_PROBLEM DESCRIPTION_: Pick out every line of the entries below where "maximize" occurs, and copy those lines.
* * * * *
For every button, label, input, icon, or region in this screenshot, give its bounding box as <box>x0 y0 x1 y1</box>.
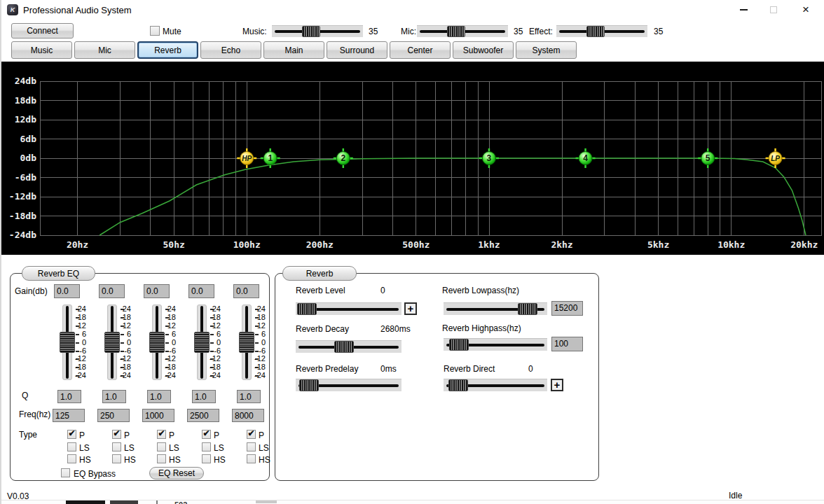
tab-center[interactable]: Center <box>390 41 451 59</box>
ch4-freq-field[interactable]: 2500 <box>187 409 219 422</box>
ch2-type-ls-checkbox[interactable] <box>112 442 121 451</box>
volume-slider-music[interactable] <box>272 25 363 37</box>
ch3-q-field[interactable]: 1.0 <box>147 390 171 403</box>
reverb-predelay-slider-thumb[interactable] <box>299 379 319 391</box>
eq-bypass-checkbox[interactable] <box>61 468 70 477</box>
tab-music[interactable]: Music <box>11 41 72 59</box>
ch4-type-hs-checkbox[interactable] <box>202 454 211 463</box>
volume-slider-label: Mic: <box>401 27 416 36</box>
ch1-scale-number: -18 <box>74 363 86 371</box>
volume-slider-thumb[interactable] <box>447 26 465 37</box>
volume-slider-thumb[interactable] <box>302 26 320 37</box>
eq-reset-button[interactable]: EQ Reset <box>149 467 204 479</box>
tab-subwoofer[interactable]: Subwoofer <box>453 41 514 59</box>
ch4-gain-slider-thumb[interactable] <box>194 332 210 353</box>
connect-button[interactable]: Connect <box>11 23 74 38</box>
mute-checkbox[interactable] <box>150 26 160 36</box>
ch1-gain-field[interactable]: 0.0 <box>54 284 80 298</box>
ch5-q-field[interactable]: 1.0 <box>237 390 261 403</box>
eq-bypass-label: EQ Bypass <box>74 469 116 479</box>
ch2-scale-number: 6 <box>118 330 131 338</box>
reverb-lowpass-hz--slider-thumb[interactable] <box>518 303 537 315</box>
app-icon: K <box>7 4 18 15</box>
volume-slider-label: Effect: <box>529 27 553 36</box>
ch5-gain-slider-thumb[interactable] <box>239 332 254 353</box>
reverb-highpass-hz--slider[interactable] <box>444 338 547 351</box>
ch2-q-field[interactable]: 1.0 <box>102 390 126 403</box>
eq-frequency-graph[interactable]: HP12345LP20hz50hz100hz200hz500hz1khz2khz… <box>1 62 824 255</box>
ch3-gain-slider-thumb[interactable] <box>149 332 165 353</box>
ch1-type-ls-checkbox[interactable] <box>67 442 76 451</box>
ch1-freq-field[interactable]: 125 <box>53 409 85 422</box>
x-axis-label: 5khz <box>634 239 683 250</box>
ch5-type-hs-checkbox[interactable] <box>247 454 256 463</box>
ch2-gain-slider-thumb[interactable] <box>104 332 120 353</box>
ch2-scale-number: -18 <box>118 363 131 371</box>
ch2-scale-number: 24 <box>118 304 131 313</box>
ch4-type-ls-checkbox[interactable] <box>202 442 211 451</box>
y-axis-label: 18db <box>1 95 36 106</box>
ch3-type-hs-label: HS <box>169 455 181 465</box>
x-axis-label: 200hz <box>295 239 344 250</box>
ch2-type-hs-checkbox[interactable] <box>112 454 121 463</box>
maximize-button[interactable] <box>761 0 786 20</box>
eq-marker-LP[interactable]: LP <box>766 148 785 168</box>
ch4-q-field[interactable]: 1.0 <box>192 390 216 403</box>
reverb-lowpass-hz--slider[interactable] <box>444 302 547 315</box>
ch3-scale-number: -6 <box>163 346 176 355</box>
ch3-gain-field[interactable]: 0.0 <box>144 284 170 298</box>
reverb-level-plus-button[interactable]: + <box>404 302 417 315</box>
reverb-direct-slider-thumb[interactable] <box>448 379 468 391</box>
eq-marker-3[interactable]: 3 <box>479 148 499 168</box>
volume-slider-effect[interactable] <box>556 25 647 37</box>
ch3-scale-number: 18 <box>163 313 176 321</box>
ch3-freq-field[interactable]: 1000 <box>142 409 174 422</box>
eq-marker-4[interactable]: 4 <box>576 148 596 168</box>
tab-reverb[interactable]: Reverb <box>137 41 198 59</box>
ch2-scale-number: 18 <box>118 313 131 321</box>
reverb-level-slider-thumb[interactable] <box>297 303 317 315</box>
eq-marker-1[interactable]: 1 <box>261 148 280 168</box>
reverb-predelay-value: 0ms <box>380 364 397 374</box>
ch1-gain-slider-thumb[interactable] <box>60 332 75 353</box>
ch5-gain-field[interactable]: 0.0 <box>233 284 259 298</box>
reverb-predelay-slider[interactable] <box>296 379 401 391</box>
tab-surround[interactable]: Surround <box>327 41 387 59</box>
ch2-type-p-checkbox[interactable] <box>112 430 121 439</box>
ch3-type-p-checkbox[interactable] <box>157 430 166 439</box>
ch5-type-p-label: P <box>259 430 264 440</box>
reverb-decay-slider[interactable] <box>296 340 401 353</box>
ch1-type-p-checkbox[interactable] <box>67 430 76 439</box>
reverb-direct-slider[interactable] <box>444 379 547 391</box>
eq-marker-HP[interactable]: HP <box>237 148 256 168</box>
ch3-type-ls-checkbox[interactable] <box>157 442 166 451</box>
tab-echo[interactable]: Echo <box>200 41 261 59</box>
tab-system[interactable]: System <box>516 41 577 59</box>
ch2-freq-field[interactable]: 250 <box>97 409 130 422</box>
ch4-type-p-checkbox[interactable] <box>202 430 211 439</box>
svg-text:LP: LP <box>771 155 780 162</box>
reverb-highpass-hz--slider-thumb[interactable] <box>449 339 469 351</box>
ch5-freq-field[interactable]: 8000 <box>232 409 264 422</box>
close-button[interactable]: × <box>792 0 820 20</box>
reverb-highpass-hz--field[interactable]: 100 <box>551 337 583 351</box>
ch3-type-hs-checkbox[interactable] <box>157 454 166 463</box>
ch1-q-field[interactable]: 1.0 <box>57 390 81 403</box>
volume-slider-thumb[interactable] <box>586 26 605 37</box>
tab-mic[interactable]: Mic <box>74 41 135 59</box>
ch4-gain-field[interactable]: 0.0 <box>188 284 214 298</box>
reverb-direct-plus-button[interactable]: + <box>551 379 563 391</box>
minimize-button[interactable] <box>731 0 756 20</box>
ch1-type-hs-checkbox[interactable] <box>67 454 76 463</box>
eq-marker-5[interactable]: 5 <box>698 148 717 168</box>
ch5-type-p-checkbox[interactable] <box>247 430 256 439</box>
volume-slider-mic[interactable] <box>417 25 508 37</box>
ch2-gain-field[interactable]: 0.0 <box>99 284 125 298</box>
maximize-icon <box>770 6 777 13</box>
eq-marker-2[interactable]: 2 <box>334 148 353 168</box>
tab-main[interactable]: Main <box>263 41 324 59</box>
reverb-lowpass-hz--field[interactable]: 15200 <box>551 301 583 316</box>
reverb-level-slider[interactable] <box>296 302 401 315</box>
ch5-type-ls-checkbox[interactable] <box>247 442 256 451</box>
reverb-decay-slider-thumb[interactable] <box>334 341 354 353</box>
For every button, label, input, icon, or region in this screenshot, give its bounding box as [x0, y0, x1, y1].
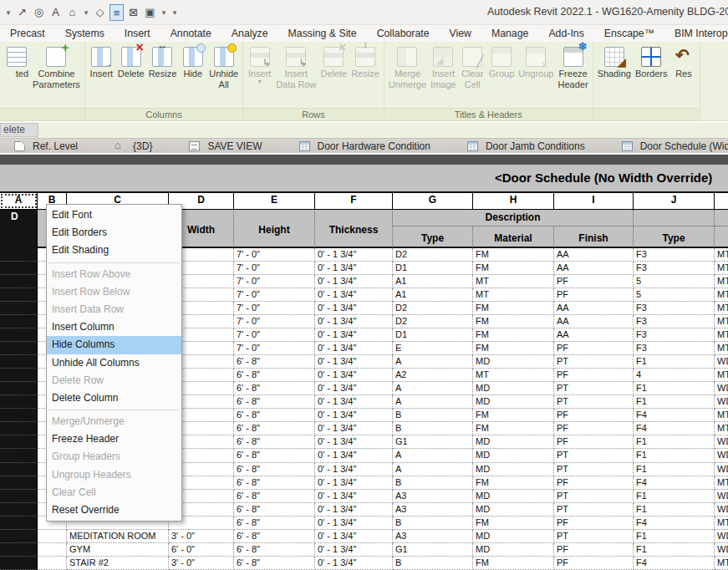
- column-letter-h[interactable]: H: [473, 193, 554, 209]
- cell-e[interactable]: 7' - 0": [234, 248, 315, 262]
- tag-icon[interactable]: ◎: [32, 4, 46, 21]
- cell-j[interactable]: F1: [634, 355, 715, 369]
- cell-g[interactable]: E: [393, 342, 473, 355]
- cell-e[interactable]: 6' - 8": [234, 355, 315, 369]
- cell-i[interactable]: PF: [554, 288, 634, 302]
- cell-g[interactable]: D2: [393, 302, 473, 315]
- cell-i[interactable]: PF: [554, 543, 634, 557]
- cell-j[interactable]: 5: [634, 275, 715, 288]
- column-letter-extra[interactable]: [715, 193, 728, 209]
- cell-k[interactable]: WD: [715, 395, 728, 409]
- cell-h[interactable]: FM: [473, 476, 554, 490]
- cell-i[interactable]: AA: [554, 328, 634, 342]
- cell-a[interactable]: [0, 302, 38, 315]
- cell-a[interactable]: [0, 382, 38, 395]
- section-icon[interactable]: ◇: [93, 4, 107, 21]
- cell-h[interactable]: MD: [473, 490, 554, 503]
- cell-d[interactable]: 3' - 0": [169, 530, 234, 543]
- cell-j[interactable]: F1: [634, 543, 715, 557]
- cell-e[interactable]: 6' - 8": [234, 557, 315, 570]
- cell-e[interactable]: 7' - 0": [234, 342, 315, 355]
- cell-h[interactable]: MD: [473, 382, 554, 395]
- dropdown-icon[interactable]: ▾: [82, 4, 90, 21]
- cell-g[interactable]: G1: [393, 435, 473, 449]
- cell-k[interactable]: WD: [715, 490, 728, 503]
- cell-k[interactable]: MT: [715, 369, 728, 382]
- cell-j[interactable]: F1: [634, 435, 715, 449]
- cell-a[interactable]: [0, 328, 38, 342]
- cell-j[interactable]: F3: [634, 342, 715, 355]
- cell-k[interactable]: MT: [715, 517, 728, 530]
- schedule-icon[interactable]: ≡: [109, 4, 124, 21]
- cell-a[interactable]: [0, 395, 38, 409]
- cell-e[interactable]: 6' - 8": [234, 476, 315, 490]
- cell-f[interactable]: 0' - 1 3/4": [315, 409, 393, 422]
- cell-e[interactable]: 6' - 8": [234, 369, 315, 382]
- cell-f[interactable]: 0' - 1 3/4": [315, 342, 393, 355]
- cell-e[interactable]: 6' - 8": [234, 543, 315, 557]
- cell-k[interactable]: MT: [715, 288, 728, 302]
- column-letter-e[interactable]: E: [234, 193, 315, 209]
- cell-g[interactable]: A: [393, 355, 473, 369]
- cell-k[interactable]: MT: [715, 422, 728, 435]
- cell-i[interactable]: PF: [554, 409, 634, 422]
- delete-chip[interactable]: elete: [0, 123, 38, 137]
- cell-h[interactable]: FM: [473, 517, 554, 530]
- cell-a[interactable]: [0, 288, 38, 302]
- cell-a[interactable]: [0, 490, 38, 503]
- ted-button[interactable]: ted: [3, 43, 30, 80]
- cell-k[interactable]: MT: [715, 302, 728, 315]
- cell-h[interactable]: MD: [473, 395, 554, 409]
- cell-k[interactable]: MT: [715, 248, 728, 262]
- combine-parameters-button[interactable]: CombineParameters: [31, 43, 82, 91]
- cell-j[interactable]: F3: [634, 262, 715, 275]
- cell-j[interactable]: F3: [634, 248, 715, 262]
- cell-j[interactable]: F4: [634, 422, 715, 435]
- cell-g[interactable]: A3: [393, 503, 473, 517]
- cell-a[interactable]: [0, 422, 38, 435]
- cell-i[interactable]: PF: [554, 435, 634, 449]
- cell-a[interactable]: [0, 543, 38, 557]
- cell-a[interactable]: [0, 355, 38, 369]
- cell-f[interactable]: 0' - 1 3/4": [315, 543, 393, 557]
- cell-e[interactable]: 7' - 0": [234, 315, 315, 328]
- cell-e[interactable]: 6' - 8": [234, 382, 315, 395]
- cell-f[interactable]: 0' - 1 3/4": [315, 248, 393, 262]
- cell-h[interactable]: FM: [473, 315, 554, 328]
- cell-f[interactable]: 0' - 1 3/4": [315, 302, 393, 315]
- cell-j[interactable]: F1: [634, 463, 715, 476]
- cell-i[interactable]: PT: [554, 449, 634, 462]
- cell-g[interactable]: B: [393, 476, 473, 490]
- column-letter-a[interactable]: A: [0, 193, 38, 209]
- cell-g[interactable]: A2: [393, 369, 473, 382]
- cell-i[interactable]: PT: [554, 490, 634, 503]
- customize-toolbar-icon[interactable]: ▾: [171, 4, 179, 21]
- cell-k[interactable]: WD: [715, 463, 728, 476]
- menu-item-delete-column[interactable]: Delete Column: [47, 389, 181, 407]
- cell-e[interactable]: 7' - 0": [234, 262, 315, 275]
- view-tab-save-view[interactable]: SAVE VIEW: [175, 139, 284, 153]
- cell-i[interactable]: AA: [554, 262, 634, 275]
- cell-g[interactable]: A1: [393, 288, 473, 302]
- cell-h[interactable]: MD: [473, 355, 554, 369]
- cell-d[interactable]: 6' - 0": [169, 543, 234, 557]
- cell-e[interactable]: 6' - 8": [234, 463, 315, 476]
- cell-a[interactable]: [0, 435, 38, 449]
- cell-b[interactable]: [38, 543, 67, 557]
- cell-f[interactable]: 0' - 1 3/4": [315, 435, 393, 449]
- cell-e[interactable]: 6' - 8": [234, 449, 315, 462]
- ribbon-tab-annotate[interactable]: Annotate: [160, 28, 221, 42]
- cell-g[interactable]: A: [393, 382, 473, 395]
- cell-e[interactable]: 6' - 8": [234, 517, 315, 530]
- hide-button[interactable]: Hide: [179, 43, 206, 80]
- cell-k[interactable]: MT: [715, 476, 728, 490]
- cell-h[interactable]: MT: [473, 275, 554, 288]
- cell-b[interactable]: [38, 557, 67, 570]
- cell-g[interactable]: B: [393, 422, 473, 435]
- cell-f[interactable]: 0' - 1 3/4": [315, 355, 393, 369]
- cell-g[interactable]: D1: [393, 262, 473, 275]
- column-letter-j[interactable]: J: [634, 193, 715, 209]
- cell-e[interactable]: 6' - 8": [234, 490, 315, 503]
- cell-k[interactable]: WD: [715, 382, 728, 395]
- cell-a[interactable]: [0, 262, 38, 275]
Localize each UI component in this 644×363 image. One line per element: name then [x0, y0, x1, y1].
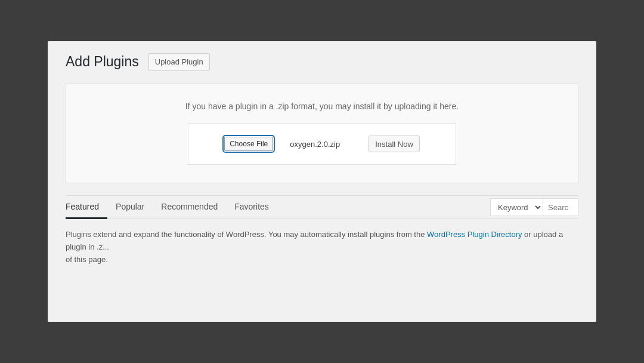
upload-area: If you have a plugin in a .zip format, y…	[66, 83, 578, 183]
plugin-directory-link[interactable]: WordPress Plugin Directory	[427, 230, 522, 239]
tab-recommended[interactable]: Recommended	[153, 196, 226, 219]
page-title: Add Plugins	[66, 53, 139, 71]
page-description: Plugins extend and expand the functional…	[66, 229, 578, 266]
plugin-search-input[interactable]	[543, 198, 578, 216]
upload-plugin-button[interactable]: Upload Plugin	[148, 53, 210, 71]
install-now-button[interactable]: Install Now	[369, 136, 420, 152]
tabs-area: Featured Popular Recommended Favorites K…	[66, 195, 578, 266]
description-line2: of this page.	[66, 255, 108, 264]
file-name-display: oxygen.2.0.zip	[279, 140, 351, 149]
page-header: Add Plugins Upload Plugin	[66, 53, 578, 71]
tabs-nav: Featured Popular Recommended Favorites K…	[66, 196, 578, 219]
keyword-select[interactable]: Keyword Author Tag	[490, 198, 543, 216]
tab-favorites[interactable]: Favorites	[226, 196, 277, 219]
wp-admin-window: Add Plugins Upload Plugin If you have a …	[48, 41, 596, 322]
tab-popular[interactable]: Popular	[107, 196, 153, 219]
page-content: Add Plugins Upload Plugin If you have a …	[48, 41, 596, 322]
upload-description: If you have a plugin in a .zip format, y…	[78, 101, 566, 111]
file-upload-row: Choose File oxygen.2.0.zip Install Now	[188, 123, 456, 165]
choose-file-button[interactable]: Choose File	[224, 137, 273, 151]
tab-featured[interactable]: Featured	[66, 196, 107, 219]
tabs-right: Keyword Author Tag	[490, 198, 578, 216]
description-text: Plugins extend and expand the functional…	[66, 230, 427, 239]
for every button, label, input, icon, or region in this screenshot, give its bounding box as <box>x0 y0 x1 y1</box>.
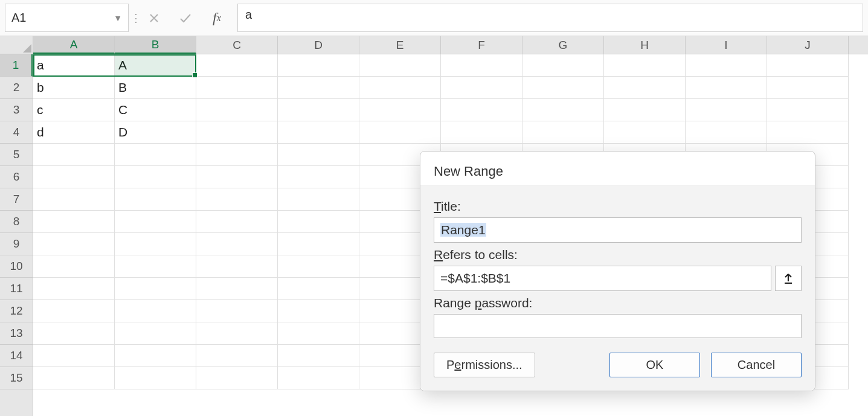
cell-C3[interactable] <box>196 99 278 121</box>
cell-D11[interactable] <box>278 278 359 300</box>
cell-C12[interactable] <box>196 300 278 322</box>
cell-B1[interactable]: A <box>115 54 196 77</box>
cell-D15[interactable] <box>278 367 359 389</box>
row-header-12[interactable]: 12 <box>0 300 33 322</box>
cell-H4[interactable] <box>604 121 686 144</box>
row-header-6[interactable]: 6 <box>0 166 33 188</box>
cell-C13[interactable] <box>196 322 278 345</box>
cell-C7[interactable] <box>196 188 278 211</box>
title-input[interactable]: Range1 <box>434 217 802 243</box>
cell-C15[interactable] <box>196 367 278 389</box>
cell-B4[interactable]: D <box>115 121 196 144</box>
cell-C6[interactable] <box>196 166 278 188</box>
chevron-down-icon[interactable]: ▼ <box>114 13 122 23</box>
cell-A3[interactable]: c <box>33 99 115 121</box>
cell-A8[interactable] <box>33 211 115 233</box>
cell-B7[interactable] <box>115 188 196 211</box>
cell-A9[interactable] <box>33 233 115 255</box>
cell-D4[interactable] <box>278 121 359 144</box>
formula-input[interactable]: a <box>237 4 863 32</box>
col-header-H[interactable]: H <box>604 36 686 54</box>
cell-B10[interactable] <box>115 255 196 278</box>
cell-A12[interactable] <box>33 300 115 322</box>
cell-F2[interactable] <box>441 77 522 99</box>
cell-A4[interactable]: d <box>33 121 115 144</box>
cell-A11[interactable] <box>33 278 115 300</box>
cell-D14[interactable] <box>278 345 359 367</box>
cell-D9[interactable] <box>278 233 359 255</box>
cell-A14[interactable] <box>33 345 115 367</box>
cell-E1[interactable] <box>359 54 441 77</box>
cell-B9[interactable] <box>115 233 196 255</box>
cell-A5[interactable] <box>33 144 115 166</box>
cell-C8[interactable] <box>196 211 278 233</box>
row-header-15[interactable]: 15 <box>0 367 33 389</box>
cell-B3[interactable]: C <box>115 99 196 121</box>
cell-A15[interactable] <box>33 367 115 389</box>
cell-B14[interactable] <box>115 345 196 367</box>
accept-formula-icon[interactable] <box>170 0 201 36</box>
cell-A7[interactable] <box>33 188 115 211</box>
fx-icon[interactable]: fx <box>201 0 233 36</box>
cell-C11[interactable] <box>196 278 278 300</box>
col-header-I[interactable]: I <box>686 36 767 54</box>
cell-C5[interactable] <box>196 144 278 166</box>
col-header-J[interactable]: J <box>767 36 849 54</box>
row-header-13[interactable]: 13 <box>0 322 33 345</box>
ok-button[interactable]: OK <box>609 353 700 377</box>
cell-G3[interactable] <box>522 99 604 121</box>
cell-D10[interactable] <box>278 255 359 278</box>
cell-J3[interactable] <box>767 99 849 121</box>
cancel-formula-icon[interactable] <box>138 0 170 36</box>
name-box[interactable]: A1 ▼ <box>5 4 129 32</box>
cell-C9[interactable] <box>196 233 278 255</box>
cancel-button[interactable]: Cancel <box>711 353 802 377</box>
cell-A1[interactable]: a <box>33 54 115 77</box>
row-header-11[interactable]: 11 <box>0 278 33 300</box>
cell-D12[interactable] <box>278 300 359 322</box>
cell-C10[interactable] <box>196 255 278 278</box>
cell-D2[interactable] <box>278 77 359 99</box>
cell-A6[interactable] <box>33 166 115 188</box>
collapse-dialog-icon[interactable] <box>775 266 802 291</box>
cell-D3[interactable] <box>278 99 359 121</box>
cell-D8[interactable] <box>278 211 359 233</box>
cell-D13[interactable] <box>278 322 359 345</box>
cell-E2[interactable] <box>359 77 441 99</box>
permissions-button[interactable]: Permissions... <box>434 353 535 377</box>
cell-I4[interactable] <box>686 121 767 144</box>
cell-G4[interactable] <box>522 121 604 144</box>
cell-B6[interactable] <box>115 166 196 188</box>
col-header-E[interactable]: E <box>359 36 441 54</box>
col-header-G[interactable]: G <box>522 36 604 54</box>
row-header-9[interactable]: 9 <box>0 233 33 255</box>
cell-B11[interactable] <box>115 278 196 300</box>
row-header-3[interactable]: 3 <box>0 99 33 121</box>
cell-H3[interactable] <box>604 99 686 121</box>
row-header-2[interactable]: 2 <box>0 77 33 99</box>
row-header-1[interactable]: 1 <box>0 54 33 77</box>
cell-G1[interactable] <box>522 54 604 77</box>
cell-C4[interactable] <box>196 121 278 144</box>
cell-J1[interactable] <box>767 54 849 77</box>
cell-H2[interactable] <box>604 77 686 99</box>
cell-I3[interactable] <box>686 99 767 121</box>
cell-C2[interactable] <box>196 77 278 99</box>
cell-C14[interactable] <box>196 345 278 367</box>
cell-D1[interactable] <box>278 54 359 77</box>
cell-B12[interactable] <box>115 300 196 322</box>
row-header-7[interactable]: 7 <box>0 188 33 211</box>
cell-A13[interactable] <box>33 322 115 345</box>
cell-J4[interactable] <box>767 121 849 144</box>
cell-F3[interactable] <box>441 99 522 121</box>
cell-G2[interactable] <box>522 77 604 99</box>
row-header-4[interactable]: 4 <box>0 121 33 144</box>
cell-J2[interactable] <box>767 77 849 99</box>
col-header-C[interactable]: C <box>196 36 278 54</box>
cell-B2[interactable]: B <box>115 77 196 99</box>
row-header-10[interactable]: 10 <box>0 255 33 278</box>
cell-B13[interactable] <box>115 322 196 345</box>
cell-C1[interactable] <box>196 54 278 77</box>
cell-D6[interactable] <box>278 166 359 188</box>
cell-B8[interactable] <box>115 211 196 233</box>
* * * * *
_ANSWER TO THE EXERCISE_:
maximize-button[interactable] <box>761 0 786 20</box>
maximize-icon <box>770 6 777 13</box>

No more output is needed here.